L’église réformée aux Pays-Bas ne tarda donc point à devenir l’église nationale, et ce fut elle qui profita le plus de la victoire remportée par la cause de l’indépendance. Lorsque la lutte prit fin, elle était à peine numériquement la plus forte. Du moins il paraît prouvé que l’église catholique comptait encore un nombre presque égal d’adhérens ; mais l’église réformée avait si bien soutenu le poids et nourri le feu du combat, c’était si évidemment elle qui avait été l’âme de cette longue et glorieuse insurrection, que la nation nouvelle se trouva comme identifiée avec elle, et ce ne sont pas les privilèges qui lui furent accordés au détriment des autres sectes qui eussent réduit celles-ci à une impuissante minorité, si le prestige de l’église réformée ne les avait pas reléguées dans l’ombre. Aujourd’hui l’on compte en Hollande cinquante-sept mille luthériens ; mais beaucoup d’entre eux proviennent, soit d’émigrations forcées au XVIIe siècle, en particulier de la Belgique, soit de l’établissement volontaire de nombreux Allemands attirés par leurs intérêts dans ce pays de négoce. Quant aux baptistes ou mennonites (environ quarante-deux mille), qui se distinguent des autres protestans surtout parce qu’ils reculent le baptême jusqu’à l’âge adulte, ce sont les restes éminemment respectables et pacifiques des fougueux anabaptistes du XVIe siècle. Tous d’ailleurs n’avaient pas partagé le fanatisme de leurs frères, et, une fois l’explosion comprimée, leurs débris se reconstituèrent sous la direction d’un ancien prêtre, Menno Simons, de la Frise, homme d’une piété douce et pratique, dont l’esprit s’est perpétué, à travers bien des variations, dans les communautés qui portent son nom. Les rapports les plus fraternels règnent aujourd’hui entre ces sociétés et l’église réformée. Ainsi il n’est pas rare de voir des prédicateurs réformés remplacer leurs collègues baptistes ou luthériens que la maladie ou l’absence empêche de remplir leurs fonctions. En 1853, le synode général de l’église réformée ayant résolu la révision de la traduction hollandaise de la Bible, la tâche a été partagée entre un nombre considérable de pasteurs et de théologiens distingués, dont quelques-uns sont mennonites ou remomtrans.

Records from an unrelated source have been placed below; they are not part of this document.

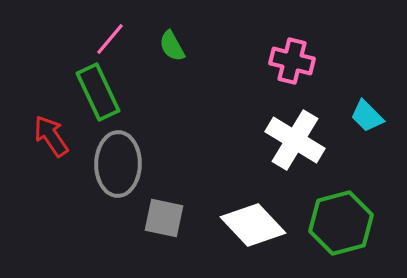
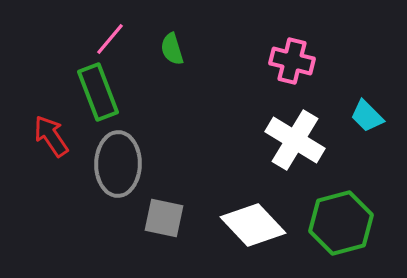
green semicircle: moved 3 px down; rotated 12 degrees clockwise
green rectangle: rotated 4 degrees clockwise
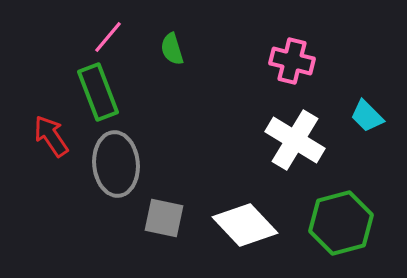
pink line: moved 2 px left, 2 px up
gray ellipse: moved 2 px left; rotated 6 degrees counterclockwise
white diamond: moved 8 px left
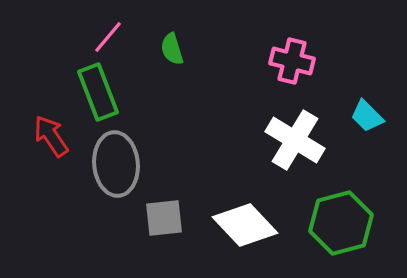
gray square: rotated 18 degrees counterclockwise
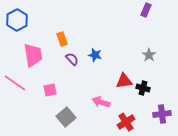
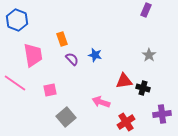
blue hexagon: rotated 10 degrees counterclockwise
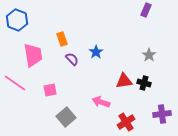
blue star: moved 1 px right, 3 px up; rotated 24 degrees clockwise
black cross: moved 1 px right, 5 px up
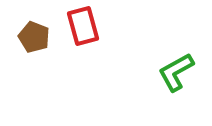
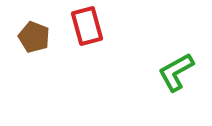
red rectangle: moved 4 px right
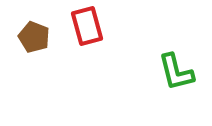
green L-shape: rotated 75 degrees counterclockwise
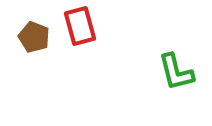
red rectangle: moved 7 px left
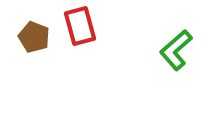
green L-shape: moved 22 px up; rotated 63 degrees clockwise
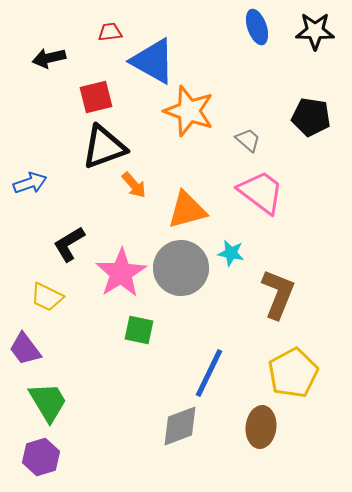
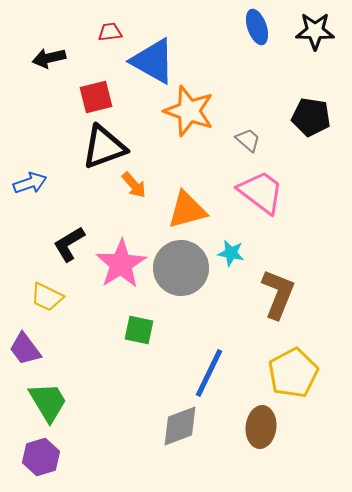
pink star: moved 9 px up
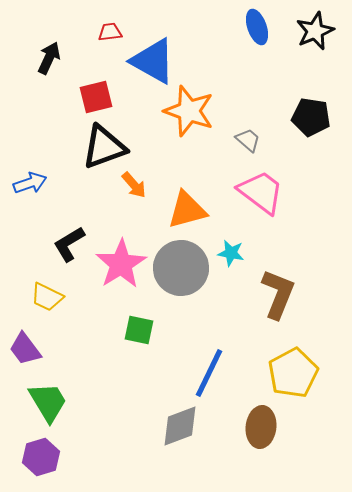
black star: rotated 24 degrees counterclockwise
black arrow: rotated 128 degrees clockwise
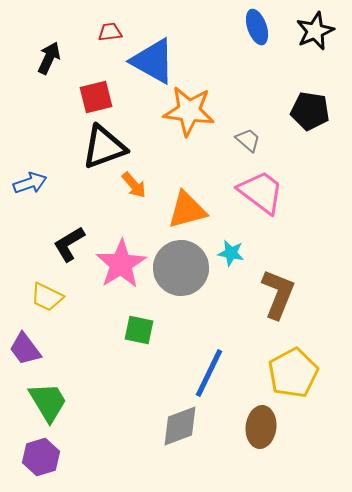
orange star: rotated 12 degrees counterclockwise
black pentagon: moved 1 px left, 6 px up
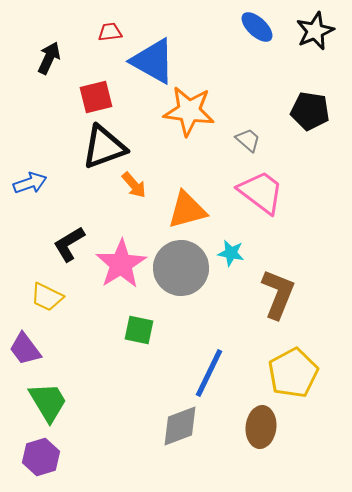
blue ellipse: rotated 28 degrees counterclockwise
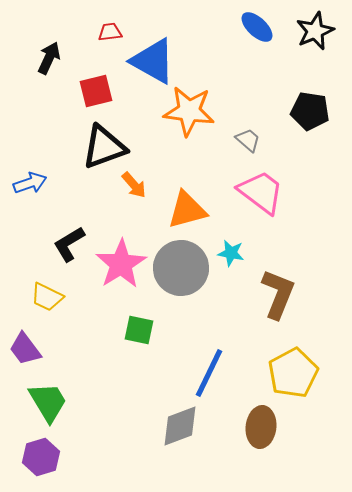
red square: moved 6 px up
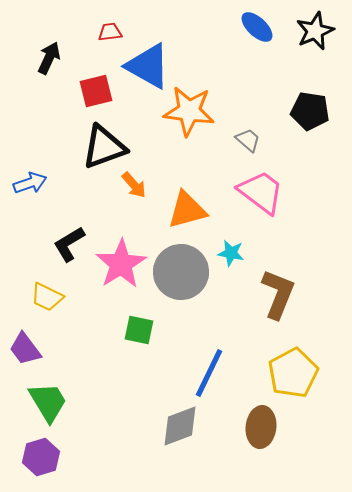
blue triangle: moved 5 px left, 5 px down
gray circle: moved 4 px down
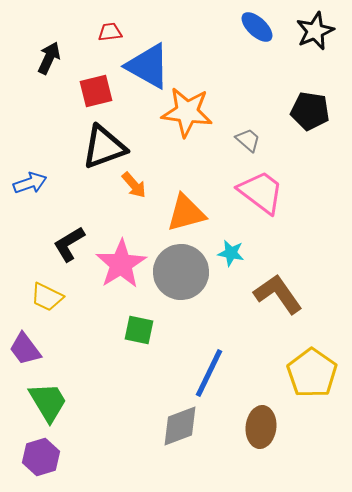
orange star: moved 2 px left, 1 px down
orange triangle: moved 1 px left, 3 px down
brown L-shape: rotated 57 degrees counterclockwise
yellow pentagon: moved 19 px right; rotated 9 degrees counterclockwise
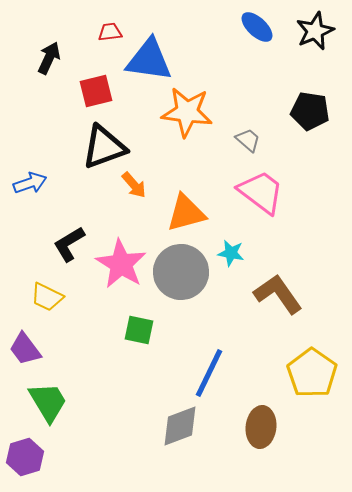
blue triangle: moved 1 px right, 6 px up; rotated 21 degrees counterclockwise
pink star: rotated 9 degrees counterclockwise
purple hexagon: moved 16 px left
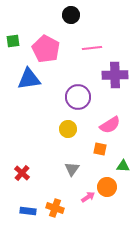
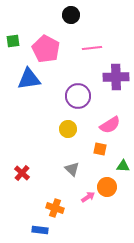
purple cross: moved 1 px right, 2 px down
purple circle: moved 1 px up
gray triangle: rotated 21 degrees counterclockwise
blue rectangle: moved 12 px right, 19 px down
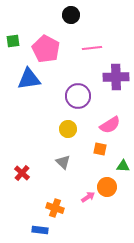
gray triangle: moved 9 px left, 7 px up
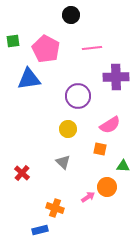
blue rectangle: rotated 21 degrees counterclockwise
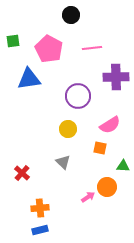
pink pentagon: moved 3 px right
orange square: moved 1 px up
orange cross: moved 15 px left; rotated 24 degrees counterclockwise
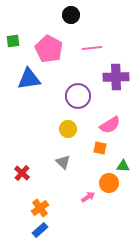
orange circle: moved 2 px right, 4 px up
orange cross: rotated 30 degrees counterclockwise
blue rectangle: rotated 28 degrees counterclockwise
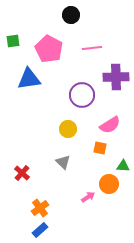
purple circle: moved 4 px right, 1 px up
orange circle: moved 1 px down
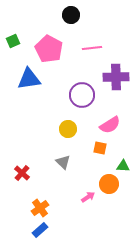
green square: rotated 16 degrees counterclockwise
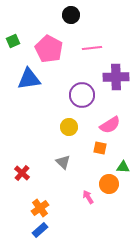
yellow circle: moved 1 px right, 2 px up
green triangle: moved 1 px down
pink arrow: rotated 88 degrees counterclockwise
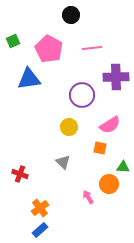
red cross: moved 2 px left, 1 px down; rotated 21 degrees counterclockwise
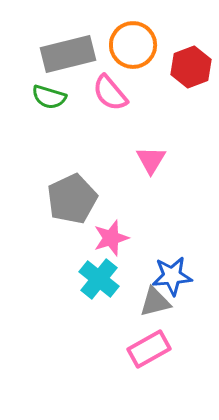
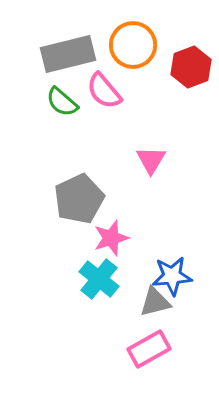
pink semicircle: moved 6 px left, 2 px up
green semicircle: moved 13 px right, 5 px down; rotated 24 degrees clockwise
gray pentagon: moved 7 px right
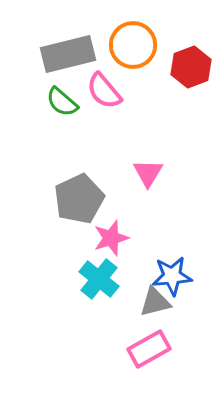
pink triangle: moved 3 px left, 13 px down
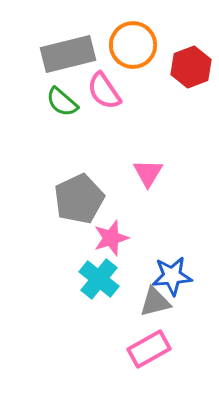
pink semicircle: rotated 6 degrees clockwise
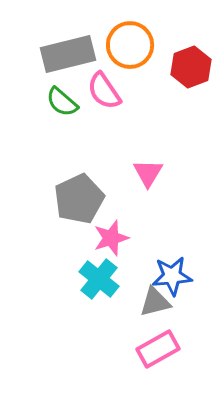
orange circle: moved 3 px left
pink rectangle: moved 9 px right
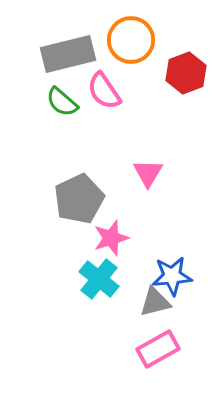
orange circle: moved 1 px right, 5 px up
red hexagon: moved 5 px left, 6 px down
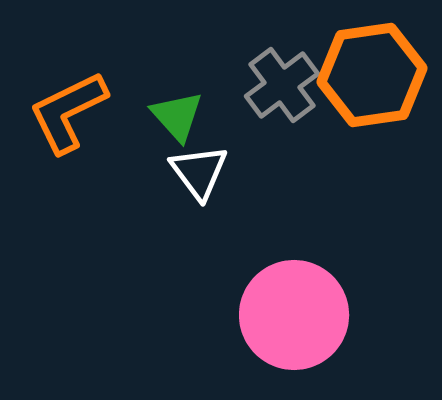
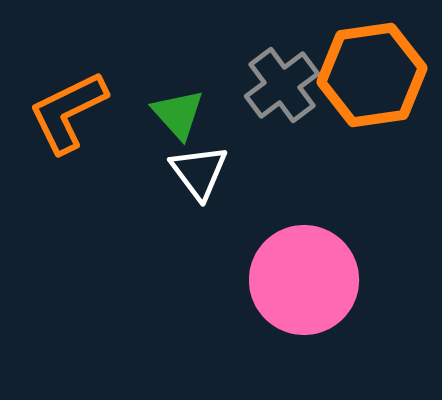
green triangle: moved 1 px right, 2 px up
pink circle: moved 10 px right, 35 px up
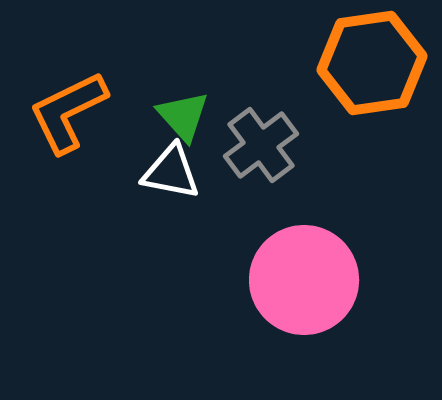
orange hexagon: moved 12 px up
gray cross: moved 21 px left, 60 px down
green triangle: moved 5 px right, 2 px down
white triangle: moved 28 px left; rotated 42 degrees counterclockwise
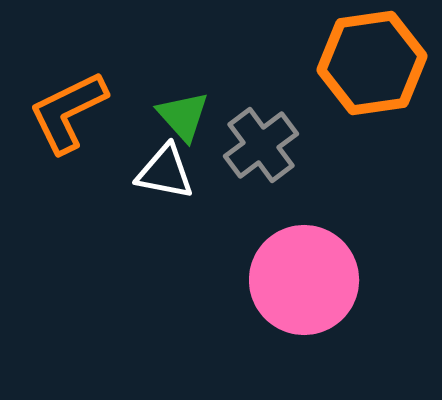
white triangle: moved 6 px left
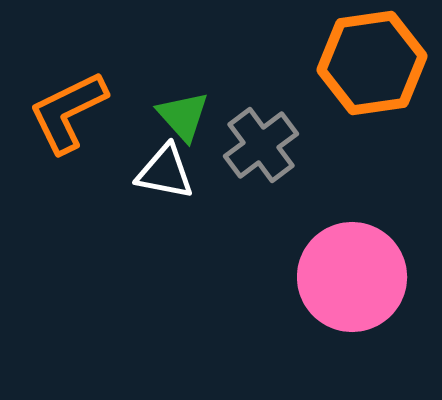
pink circle: moved 48 px right, 3 px up
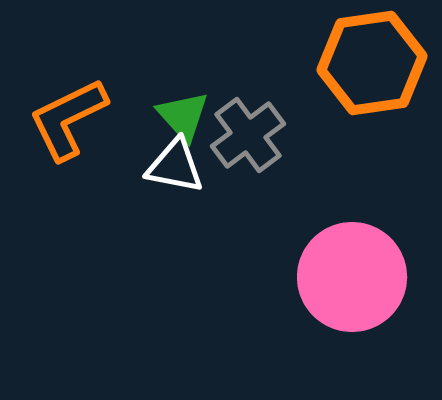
orange L-shape: moved 7 px down
gray cross: moved 13 px left, 10 px up
white triangle: moved 10 px right, 6 px up
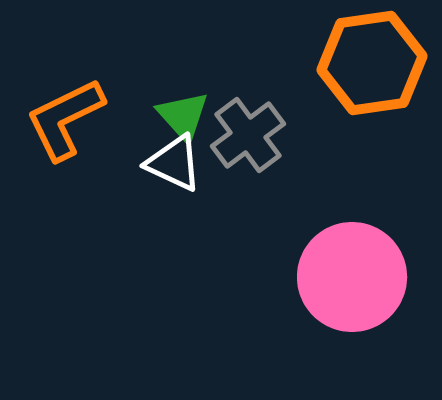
orange L-shape: moved 3 px left
white triangle: moved 1 px left, 3 px up; rotated 14 degrees clockwise
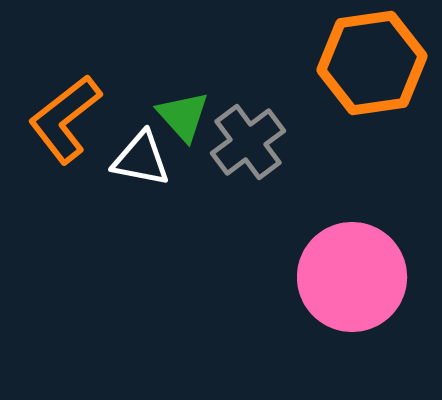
orange L-shape: rotated 12 degrees counterclockwise
gray cross: moved 7 px down
white triangle: moved 33 px left, 4 px up; rotated 14 degrees counterclockwise
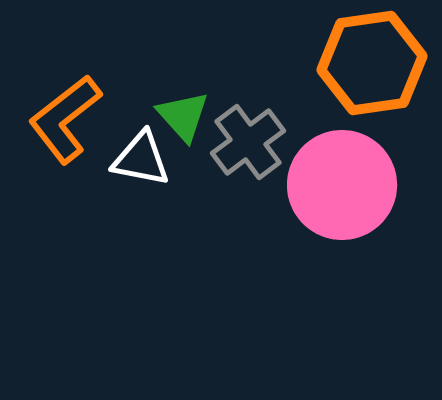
pink circle: moved 10 px left, 92 px up
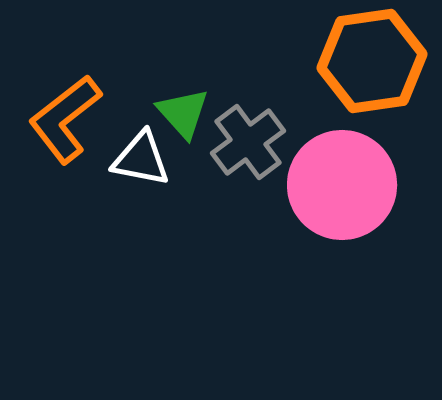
orange hexagon: moved 2 px up
green triangle: moved 3 px up
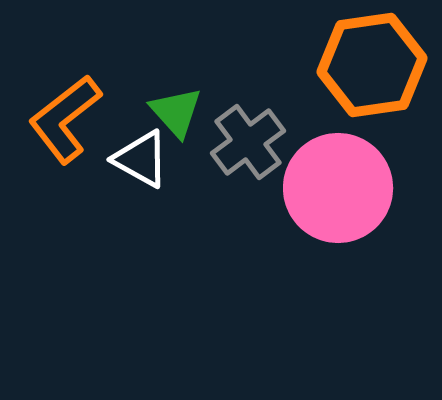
orange hexagon: moved 4 px down
green triangle: moved 7 px left, 1 px up
white triangle: rotated 18 degrees clockwise
pink circle: moved 4 px left, 3 px down
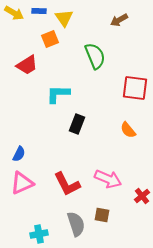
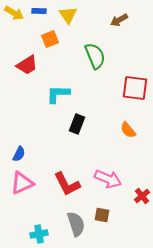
yellow triangle: moved 4 px right, 3 px up
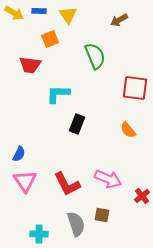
red trapezoid: moved 3 px right; rotated 40 degrees clockwise
pink triangle: moved 3 px right, 2 px up; rotated 40 degrees counterclockwise
cyan cross: rotated 12 degrees clockwise
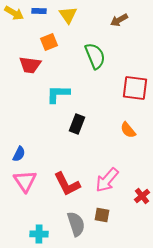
orange square: moved 1 px left, 3 px down
pink arrow: moved 1 px left, 1 px down; rotated 108 degrees clockwise
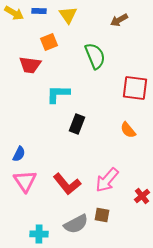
red L-shape: rotated 12 degrees counterclockwise
gray semicircle: rotated 80 degrees clockwise
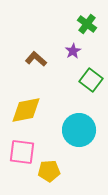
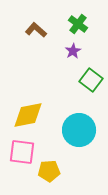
green cross: moved 9 px left
brown L-shape: moved 29 px up
yellow diamond: moved 2 px right, 5 px down
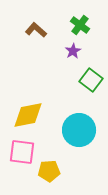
green cross: moved 2 px right, 1 px down
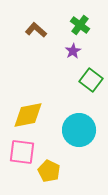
yellow pentagon: rotated 30 degrees clockwise
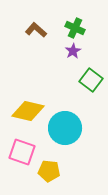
green cross: moved 5 px left, 3 px down; rotated 12 degrees counterclockwise
yellow diamond: moved 4 px up; rotated 24 degrees clockwise
cyan circle: moved 14 px left, 2 px up
pink square: rotated 12 degrees clockwise
yellow pentagon: rotated 20 degrees counterclockwise
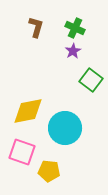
brown L-shape: moved 3 px up; rotated 65 degrees clockwise
yellow diamond: rotated 24 degrees counterclockwise
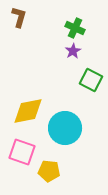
brown L-shape: moved 17 px left, 10 px up
green square: rotated 10 degrees counterclockwise
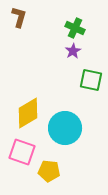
green square: rotated 15 degrees counterclockwise
yellow diamond: moved 2 px down; rotated 20 degrees counterclockwise
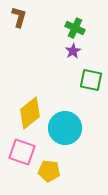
yellow diamond: moved 2 px right; rotated 8 degrees counterclockwise
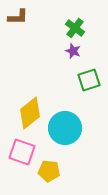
brown L-shape: moved 1 px left; rotated 75 degrees clockwise
green cross: rotated 12 degrees clockwise
purple star: rotated 21 degrees counterclockwise
green square: moved 2 px left; rotated 30 degrees counterclockwise
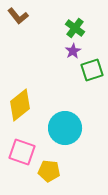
brown L-shape: moved 1 px up; rotated 50 degrees clockwise
purple star: rotated 21 degrees clockwise
green square: moved 3 px right, 10 px up
yellow diamond: moved 10 px left, 8 px up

Pour compléter ce rapide tableau des églises de la Hollande, il nous faut encore parler des églises protestantes de langue française ou wallonnes, qui font partie de l’église réformée, mais avec une organisation spéciale. Fondées par l’émigration belge du XVIe siècle, elles reçurent une impulsion nouvelle par l’arrivée des nombreux proscrits de Louis XIV, qui trouvèrent en elles des cadres tout prêts à les recevoir.